Selecting A Right Forex Broker – A Dynamic Activity
Whether you are a retail or small institutional forex trader, we all need to trade through a forex brokerage firm. The bigger you are the closer you move to the major market Forex broker scam participants – banks, mutual funds, hedge funds, large investment firms. They take up about 75% of the forex market capitalization. Some banks could be brokers themselves. The remaining 25% are individual traders like you and me, and small trading firms.
Selecting a right forex broker is not a static activity. It is a dynamic one depending on one or more of the following factors:
-Regulated or non-regulated forex brokers.
-What stage of your trading career you are in. You trade for your own money or manage other people’s money as well.
-Amount of your trading capital.
-Services of a particular forex broker that address your requirements for trading.
-Tax implications if you open trading account with a broker domiciled in U.S. or U.K. or Switzerland or tax haven countries like Hong Kong, Singapore, British Virgin Island, Bermuda, Cyprus, so on.
-Changes of the industry regulations. For example, a new leverage of 50:1 (the old one was 100:1) imposed on U.S. based forex brokers effective on October 18, 2010 has already impacted on traders having accounts with them.
Unlike the stock and commodity markets, the forex market is loosely regulated. Regulation is voluntary rather compulsory. Brokers that choose to be regulated hopefully luring in more clients opening accounts with them. Having your fund deposited in a regulated forex broker certainly enhances the chance of your fund safety.
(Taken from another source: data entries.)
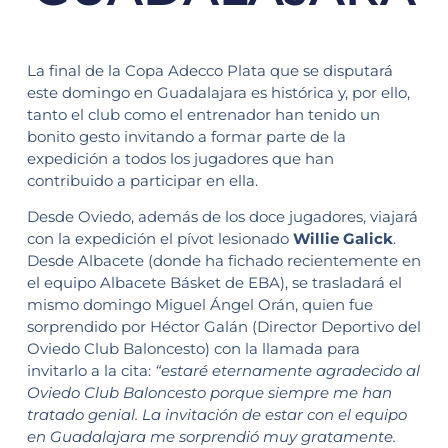
La final de la Copa Adecco Plata que se disputará
este domingo en Guadalajara es histórica y, por ello,
tanto el club como el entrenador han tenido un
bonito gesto invitando a formar parte de la
expedición a todos los jugadores que han
contribuido a participar en ella.
Desde Oviedo, además de los doce jugadores, viajará
con la expedición el pívot lesionado
Willie Galick
.
Desde Albacete (donde ha fichado recientemente en
el equipo Albacete Básket de EBA), se trasladará el
mismo domingo Miguel Ángel Orán, quien fue
sorprendido por Héctor Galán (Director Deportivo del
Oviedo Club Baloncesto) con la llamada para
invitarlo a la cita:
“estaré eternamente agradecido al
Oviedo Club Baloncesto porque siempre me han
tratado genial. La invitación de estar con el equipo
en Guadalajara me sorprendió muy gratamente.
Details of this issue are discussed in the section ‘Safety of Your Funds’.
If you’ve just started out or are exploring a forex trading career, there are many choices of brokerage firms out there for you today. Your objective in this stage is probably to test the water. You could deposit a couple of hundred or thousand dollars. This is a relatively small amount of trading capital. However, when you progress with your trading career, tens of thousands or even hundreds of thousands or millions dollars are large amounts of money, your most concern would be the safety of your fund.
On the other front, some individual traders and trading firms are concerned about minimizing tax expenses, they may choose to open accounts with a particular country domiciled broker for the tax purposes. At this point in time, U.K and Switzerland based brokers are probably popular choices because these countries are tax havens as well as having well established regulatory bodies for the forex market. Other Caribbean tax haven countries like Anguilla, Bahamas, Barbados, Bermuda, British Virgin Islands, Cyprus, etc; Panama, the Russian Federation, Costa Rica, might lack such well estabished regulatory bodies. At this time of writing, some forex brokers setting up offices in Hong Kong and Singapore are on the rise to provide clients with better regulatory reputation and tax advantage.